Description of the task>
Please count the lines below that hold the word "site" and give the count without any other text.

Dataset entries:
*-*-*

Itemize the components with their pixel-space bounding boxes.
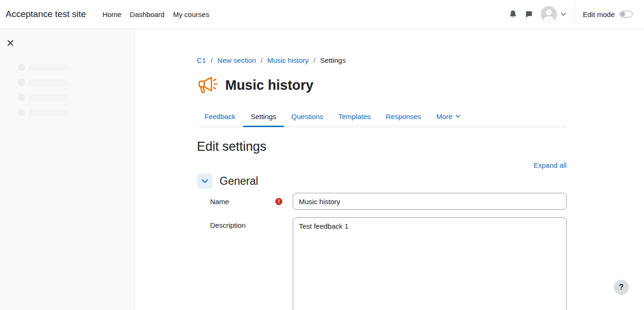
- tab-settings[interactable]: Settings: [243, 109, 284, 127]
- skeleton-item: [18, 94, 135, 101]
- chevron-down-icon: [561, 13, 566, 16]
- breadcrumb-course[interactable]: C1: [197, 54, 206, 67]
- edit-mode-toggle[interactable]: [619, 11, 633, 17]
- navbar-right: Edit mode: [505, 5, 633, 24]
- edit-mode-control: Edit mode: [583, 10, 633, 18]
- help-button[interactable]: ?: [614, 280, 629, 295]
- description-editor[interactable]: Test feedback 1: [293, 217, 567, 310]
- skeleton-item: [18, 78, 135, 86]
- general-section-title: General: [220, 175, 258, 188]
- skeleton-item: [18, 63, 135, 71]
- breadcrumb-current: Settings: [320, 54, 346, 67]
- skeleton-item: [18, 109, 135, 116]
- required-icon: !: [275, 198, 282, 205]
- close-drawer-icon[interactable]: [6, 38, 15, 48]
- breadcrumb-separator: /: [314, 54, 315, 67]
- edit-settings-heading: Edit settings: [197, 138, 567, 155]
- page-header: Music history: [197, 75, 567, 95]
- tab-responses[interactable]: Responses: [378, 109, 429, 127]
- tab-feedback[interactable]: Feedback: [197, 109, 243, 127]
- name-label: Name: [210, 198, 229, 206]
- breadcrumb-separator: /: [261, 54, 263, 67]
- page-title: Music history: [225, 78, 314, 93]
- breadcrumb: C1 / New section / Music history / Setti…: [197, 54, 567, 67]
- navbar-divider: [574, 5, 575, 24]
- description-field-row: Description Test feedback 1: [197, 217, 567, 310]
- toggle-knob: [620, 12, 625, 17]
- name-label-col: Name !: [197, 193, 293, 210]
- description-label: Description: [210, 221, 246, 229]
- user-menu[interactable]: [541, 6, 566, 23]
- expand-all-link[interactable]: Expand all: [534, 161, 567, 169]
- avatar: [541, 6, 557, 23]
- secondary-nav-tabs: Feedback Settings Questions Templates Re…: [197, 109, 567, 127]
- nav-link-home[interactable]: Home: [98, 10, 126, 18]
- messages-chat-icon[interactable]: [521, 6, 537, 22]
- site-brand[interactable]: Acceptance test site: [6, 9, 86, 19]
- loading-skeleton: [0, 63, 135, 124]
- expand-all-row: Expand all: [197, 161, 567, 171]
- tab-questions[interactable]: Questions: [284, 109, 331, 127]
- notifications-bell-icon[interactable]: [505, 6, 521, 22]
- description-label-col: Description: [197, 217, 293, 310]
- nav-link-dashboard[interactable]: Dashboard: [126, 10, 169, 18]
- nav-link-my-courses[interactable]: My courses: [169, 10, 213, 18]
- primary-nav: Home Dashboard My courses: [98, 10, 213, 18]
- edit-mode-label: Edit mode: [583, 10, 615, 18]
- top-navbar: Acceptance test site Home Dashboard My c…: [0, 0, 644, 29]
- tab-more[interactable]: More: [429, 109, 468, 127]
- breadcrumb-activity[interactable]: Music history: [267, 54, 309, 67]
- breadcrumb-section[interactable]: New section: [217, 54, 256, 67]
- chevron-down-icon: [202, 179, 208, 183]
- chevron-down-icon: [456, 115, 460, 118]
- megaphone-feedback-icon: [197, 75, 219, 95]
- name-field-row: Name !: [197, 193, 567, 210]
- course-index-drawer: [0, 29, 135, 310]
- tab-templates[interactable]: Templates: [331, 109, 378, 127]
- general-section-header: General: [197, 173, 567, 189]
- main-content: C1 / New section / Music history / Setti…: [186, 29, 578, 310]
- breadcrumb-separator: /: [211, 54, 212, 67]
- name-input[interactable]: [293, 193, 567, 210]
- collapse-general-button[interactable]: [197, 173, 212, 189]
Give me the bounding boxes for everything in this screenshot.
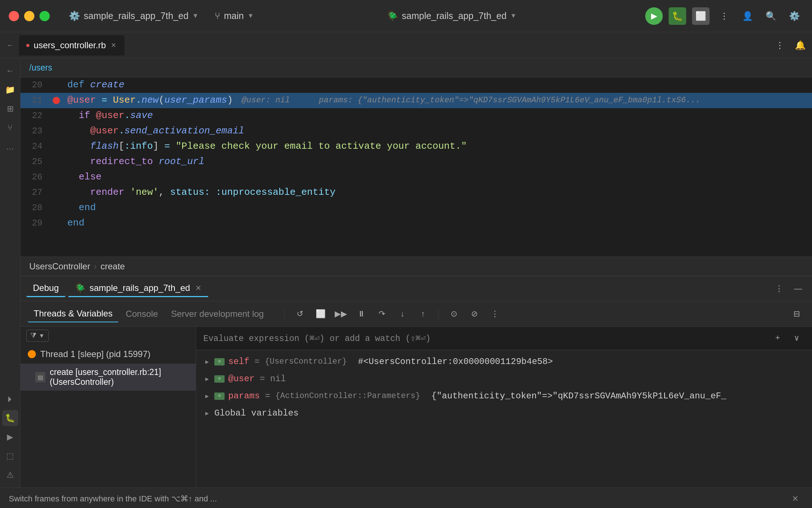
code-content-27: render 'new', status: :unprocessable_ent… — [63, 185, 812, 200]
center-project-selector[interactable]: 🪲 sample_rails_app_7th_ed ▼ — [383, 8, 521, 23]
sub-tab-server-log[interactable]: Server development log — [165, 306, 270, 322]
sidebar-back-icon[interactable]: ← — [2, 63, 18, 79]
var-value-self: #<UsersController:0x00000001129b4e58> — [353, 357, 553, 367]
var-item-global[interactable]: ▶ Global variables — [196, 405, 812, 422]
code-content-28: end — [63, 200, 812, 216]
breakpoint-area-25[interactable] — [50, 154, 63, 170]
close-button[interactable] — [9, 11, 19, 21]
more-button[interactable]: ⋮ — [715, 7, 733, 25]
var-item-params[interactable]: ▶ ≡ params = {ActionController::Paramete… — [196, 387, 812, 405]
sub-tab-console[interactable]: Console — [120, 306, 164, 322]
more-debug-button[interactable]: ⋮ — [487, 306, 503, 322]
frame-item-create[interactable]: ▤ create [users_controller.rb:21] (Users… — [20, 364, 196, 391]
tab-options-button[interactable]: ⋮ — [771, 37, 789, 54]
var-name-self: self — [228, 357, 249, 367]
filter-chevron: ▼ — [39, 333, 45, 339]
debug-button[interactable]: 🐛 — [669, 7, 686, 25]
minimize-button[interactable] — [24, 11, 34, 21]
frame-icon: ▤ — [35, 372, 45, 382]
var-item-self[interactable]: ▶ ≡ self = {UsersController} #<UsersCont… — [196, 353, 812, 370]
breakpoint-area-29[interactable] — [50, 216, 63, 231]
resume-button[interactable]: ▶▶ — [333, 306, 349, 322]
editor-area[interactable]: 20 def create 21 @user = User.new(user_p… — [20, 77, 812, 257]
breadcrumb-controller[interactable]: UsersController — [29, 261, 90, 272]
sidebar-more-icon[interactable]: … — [2, 139, 18, 155]
expand-params-button[interactable]: ▶ — [203, 393, 211, 400]
debug-minimize-button[interactable]: — — [790, 281, 806, 297]
code-line-21: 21 @user = User.new(user_params) @user: … — [20, 93, 812, 108]
step-into-button[interactable]: ↓ — [394, 306, 410, 322]
expand-global-button[interactable]: ▶ — [203, 410, 211, 417]
expand-self-button[interactable]: ▶ — [203, 358, 211, 365]
step-out-button[interactable]: ↑ — [415, 306, 431, 322]
filter-dropdown[interactable]: ⧩ ▼ — [26, 330, 49, 342]
sidebar-folder-icon[interactable]: 📁 — [2, 82, 18, 98]
stop-debug-button[interactable]: ⬜ — [312, 306, 328, 322]
debug-more-button[interactable]: ⋮ — [771, 281, 787, 297]
tab-close-button[interactable]: ✕ — [110, 41, 118, 49]
session-close-button[interactable]: ✕ — [195, 284, 202, 292]
sub-tab-threads-variables[interactable]: Threads & Variables — [28, 306, 119, 322]
tab-bar: ← ● users_controller.rb ✕ ⋮ 🔔 — [0, 32, 812, 58]
var-eq-user: = — [260, 374, 265, 384]
project-name: sample_rails_app_7th_ed — [84, 11, 188, 21]
center-project-icon: 🪲 — [387, 11, 398, 21]
variables-panel: Evaluate expression (⌘⏎) or add a watch … — [196, 327, 812, 488]
breakpoint-area-27[interactable] — [50, 185, 63, 200]
breakpoint-area-20[interactable] — [50, 77, 63, 93]
line-number-23: 23 — [20, 124, 50, 139]
mute-breakpoints-button[interactable]: ⊘ — [466, 306, 482, 322]
stop-button[interactable]: ⬜ — [692, 7, 710, 25]
breakpoint-area-28[interactable] — [50, 200, 63, 216]
breadcrumb-method[interactable]: create — [101, 261, 125, 272]
breakpoint-area-21[interactable] — [50, 93, 63, 108]
add-watch-button[interactable]: + — [770, 330, 786, 346]
sidebar-problems-icon[interactable]: ⚠ — [2, 467, 18, 483]
sidebar-run-icon[interactable]: ▶ — [2, 429, 18, 445]
tab-icon: ● — [26, 41, 30, 49]
back-nav-button[interactable]: ← — [3, 38, 18, 53]
profile-button[interactable]: 👤 — [739, 7, 756, 25]
breakpoint-area-26[interactable] — [50, 170, 63, 185]
branch-selector[interactable]: ⑂ main ▼ — [210, 8, 258, 23]
traffic-lights — [9, 11, 50, 21]
debug-tab-main[interactable]: Debug — [26, 280, 65, 297]
tab-users-controller[interactable]: ● users_controller.rb ✕ — [19, 35, 124, 56]
code-content-23: @user.send_activation_email — [63, 124, 812, 139]
expand-user-button[interactable]: ▶ — [203, 375, 211, 383]
settings-button[interactable]: ⚙️ — [786, 7, 803, 25]
pause-button[interactable]: ⏸ — [353, 306, 369, 322]
notification-bar: Switch frames from anywhere in the IDE w… — [0, 488, 812, 508]
thread-item-1[interactable]: Thread 1 [sleep] (pid 15997) — [20, 345, 196, 364]
debug-session-tab[interactable]: 🪲 sample_rails_app_7th_ed ✕ — [68, 280, 208, 297]
step-over-button[interactable]: ↷ — [374, 306, 390, 322]
search-button[interactable]: 🔍 — [762, 7, 780, 25]
sidebar-debug-run-icon[interactable]: ⏵ — [2, 391, 18, 407]
maximize-button[interactable] — [40, 11, 50, 21]
sidebar-git-icon[interactable]: ⑂ — [2, 120, 18, 136]
project-chevron-icon: ▼ — [192, 12, 199, 20]
breakpoint-area-22[interactable] — [50, 108, 63, 124]
view-breakpoints-button[interactable]: ⊙ — [446, 306, 462, 322]
sidebar-debug-icon[interactable]: 🐛 — [2, 410, 18, 426]
notification-bell[interactable]: 🔔 — [792, 37, 809, 54]
sidebar-terminal-icon[interactable]: ⬚ — [2, 448, 18, 464]
var-item-user[interactable]: ▶ ≡ @user = nil — [196, 370, 812, 387]
threads-panel: ⧩ ▼ Thread 1 [sleep] (pid 15997) ▤ creat… — [20, 327, 196, 488]
path-bar: /users — [20, 58, 812, 77]
project-selector[interactable]: ⚙️ sample_rails_app_7th_ed ▼ — [64, 8, 203, 23]
breakpoint-area-24[interactable] — [50, 139, 63, 154]
main-layout: ← 📁 ⊞ ⑂ … ⏵ 🐛 ▶ ⬚ ⚠ /users 20 def create — [0, 58, 812, 488]
rerun-button[interactable]: ↺ — [292, 306, 308, 322]
sidebar-components-icon[interactable]: ⊞ — [2, 101, 18, 117]
expand-vars-button[interactable]: ∨ — [789, 330, 805, 346]
layout-button[interactable]: ⊟ — [789, 306, 805, 322]
var-icon-self: ≡ — [214, 358, 225, 365]
debug-tabs-bar: Debug 🪲 sample_rails_app_7th_ed ✕ ⋮ — — [20, 276, 812, 301]
notification-close-button[interactable]: ✕ — [787, 491, 803, 507]
var-type-params: {ActionController::Parameters} — [275, 391, 420, 401]
run-button[interactable]: ▶ — [645, 7, 663, 25]
code-content-22: if @user.save — [63, 108, 812, 124]
breakpoint-area-23[interactable] — [50, 124, 63, 139]
notification-text: Switch frames from anywhere in the IDE w… — [9, 494, 217, 504]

*-*-*

Answer box>
2